This text was generated using AI and might contain mistakes. Found a mistake? Edit at GitHub
The hype around artificial intelligence often centers on large language models (LLMs) and generative AI (genAI), but the reality of deploying AI in industrial settings tells a very different story. In a recent conversation with Nikita Golovko, an AI architect at Siemens, we explored why LLMs fail in manufacturing environments and what types of AI actually work when stakes are high.
The Fundamental Problem with LLMs in Industry
Industrial automation demands absolute determinism. A programmable logic controller must make concrete decisions: stop the production line or don’t. It cannot say “probably stop.” This is where LLMs fundamentally fail. These models are probabilistic by nature — the same input produces different outputs, and results lack reproducibility and transparency.
The “confidence illusion” compounds this problem. When an AI system reports 94% confidence in detecting a defect, this doesn’t mean the answer is correct. Confidence is merely the model’s belief level in its output, not a guarantee of accuracy. Additionally, model drift — where training data becomes outdated but the system remains unchanged — creates silent failures. The system continues operating without alerts, providing corrupted results under the hood.
What Actually Works: Classical ML and Computer Vision
Rather than LLMs, industrial applications succeed with classical machine learning models like decision trees and random forests. These models offer interpretability — you can trace the decision logic. They’re also deterministic and reproducible, meeting industrial reliability requirements.
Computer vision models, another critical category, excel at analyzing images for object detection, classification, and segmentation. These systems can identify defects better than humans in many cases, yet humans remain essential for diagnosis and decision-making.
Decision trees prove particularly valuable in regulated environments. Banks use them for loan approval decisions, satisfying GDPR Article 22 requirements for explainability. When a decision affects humans, transparency matters legally and ethically.
A Hybrid Approach: Root Cause Analysis
Nikita demonstrates how generative AI can augment classical systems without replacing them. In their manufacturing platform, computer vision models detect defects and classify them. This structured data travels to the cloud where an LLM summarizes relevant documentation to suggest root causes. The LLM isn’t making critical decisions — it’s synthesizing existing knowledge to assist human operators.

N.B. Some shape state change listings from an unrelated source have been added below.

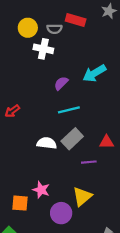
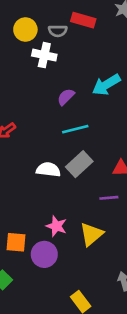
purple line: (89, 162) -> (109, 198), moved
pink star: (41, 190) -> (56, 226), moved
purple circle: (61, 213) -> (44, 254), moved

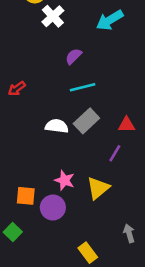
white cross: (44, 55) -> (53, 16), turned 35
cyan arrow: (106, 85) -> (110, 20), moved
purple line: (109, 198) -> (115, 153), turned -54

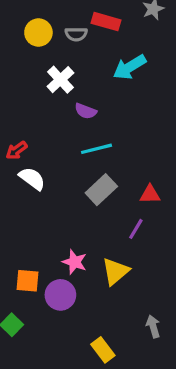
white cross: (53, 16) -> (60, 80), moved
purple semicircle: (74, 56) -> (86, 111), turned -114
white semicircle: (57, 126) -> (32, 179), moved, turned 30

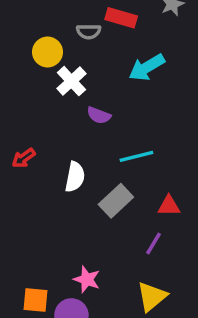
yellow circle: (38, 33) -> (48, 52), moved
cyan line: (97, 149) -> (136, 156), moved
white semicircle: (32, 179) -> (75, 177), moved, turned 64
yellow triangle: (115, 271) -> (152, 297), moved

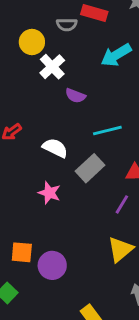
white semicircle: (75, 177) -> (55, 148), turned -75
pink star: (87, 279) -> (49, 193), moved

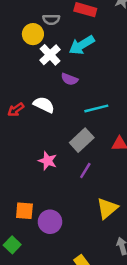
gray semicircle: (67, 25) -> (51, 19), moved
cyan arrow: (116, 55) -> (82, 45), moved
white semicircle: (55, 148) -> (44, 105), moved
purple line: (122, 204) -> (85, 171), moved

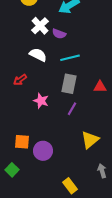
white cross: (50, 55) -> (40, 26), moved
cyan line: (96, 108) -> (70, 58), moved
red arrow: (16, 110) -> (20, 80), moved
gray rectangle: (82, 140) -> (69, 84), turned -36

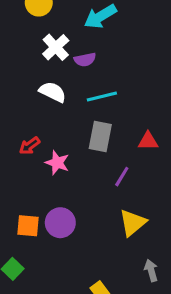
purple semicircle: (59, 34) -> (85, 60), turned -32
red arrow: (20, 80) -> (30, 146), moved
purple line: (72, 109) -> (122, 177), moved
purple circle: (43, 151) -> (60, 223), moved

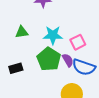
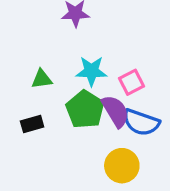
green triangle: (22, 32) -> (42, 79), moved
purple semicircle: (68, 60) -> (115, 111), size x1.5

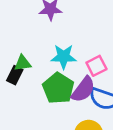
purple semicircle: (115, 111) -> (83, 90), turned 68
black rectangle: (32, 124) -> (15, 75), moved, turned -48

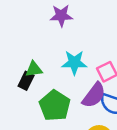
green pentagon: (58, 88) -> (55, 106), moved

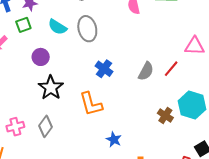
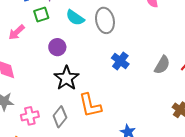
orange L-shape: (91, 104) -> (90, 105), moved

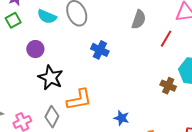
gray semicircle: (162, 65) -> (139, 19), moved
orange L-shape: (90, 105) -> (79, 100), turned -76

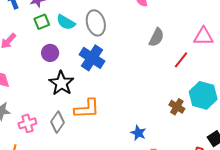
green square: (13, 20) -> (42, 22), moved
blue cross: (100, 50) -> (92, 58), moved, size x1.4
blue star: (121, 118) -> (138, 133), moved

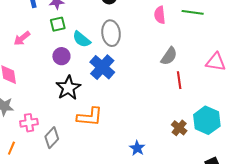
cyan semicircle: (66, 22) -> (82, 39), moved
red line: (181, 60) -> (179, 80), moved, turned -54
gray diamond: (58, 122) -> (52, 138), moved

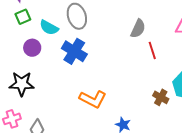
black star: (68, 88) -> (22, 84), moved, turned -30
orange L-shape: (90, 117) -> (93, 99), moved, turned 32

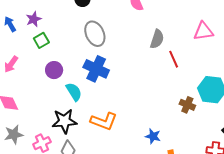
cyan semicircle: (49, 28) -> (74, 92), moved, turned -144
black star: (22, 84) -> (64, 121), moved
orange L-shape: (93, 99) -> (104, 121), moved

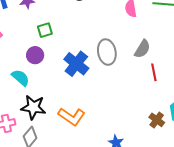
gray ellipse: (95, 34) -> (107, 52), moved
green square: (41, 40) -> (45, 30), moved
cyan semicircle: (74, 92) -> (20, 78), moved, turned -30

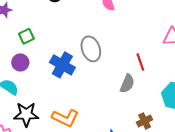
gray semicircle: (142, 49) -> (127, 84), moved
brown cross: (157, 120) -> (145, 121), moved, turned 35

This approach acknowledges LLMs’ actual strength: summarizing and explaining existing information, not generating new knowledge or making autonomous decisions.
Architectural Defense: The Simplex Model
To integrate AI safely, Nikita advocates the simplex architecture: three components working in concert. An AI model provides analysis, deterministic business logic offers a fallback, and a monitoring system watches for problems. When confidence scores drop or input distributions shift unexpectedly, the system switches to deterministic logic or human operators.
This requires AI gateways — specialized middleware that evaluates model metadata and routes decisions accordingly. Circuit breakers, familiar from resilience patterns, can stop using a failing model and restore service through alternatives.
Documentation and Governance
An arc42 extension for AI systems provides comprehensive documentation covering data sources, model behavior, runtime deployment, and risks. This framework, aligned with upcoming AI Act requirements, ensures transparency throughout the model lifecycle.
When using external LLMs from vendors that change monthly, local deployment becomes essential. Using open-source models with hexagonal architecture principles allows swapping implementations without disrupting business logic.
Conclusion
AI succeeds in industrial settings not through cutting-edge LLMs, but through thoughtful application of proven ML techniques combined with robust architectural patterns. The key insight: treat AI as a specialized component with known limitations, isolate it from critical control loops, monitor its behavior constantly, and maintain human oversight. These aren’t constraints unique to manufacturing—they represent best practices all organizations should adopt. Industrial applications simply demand them from day one.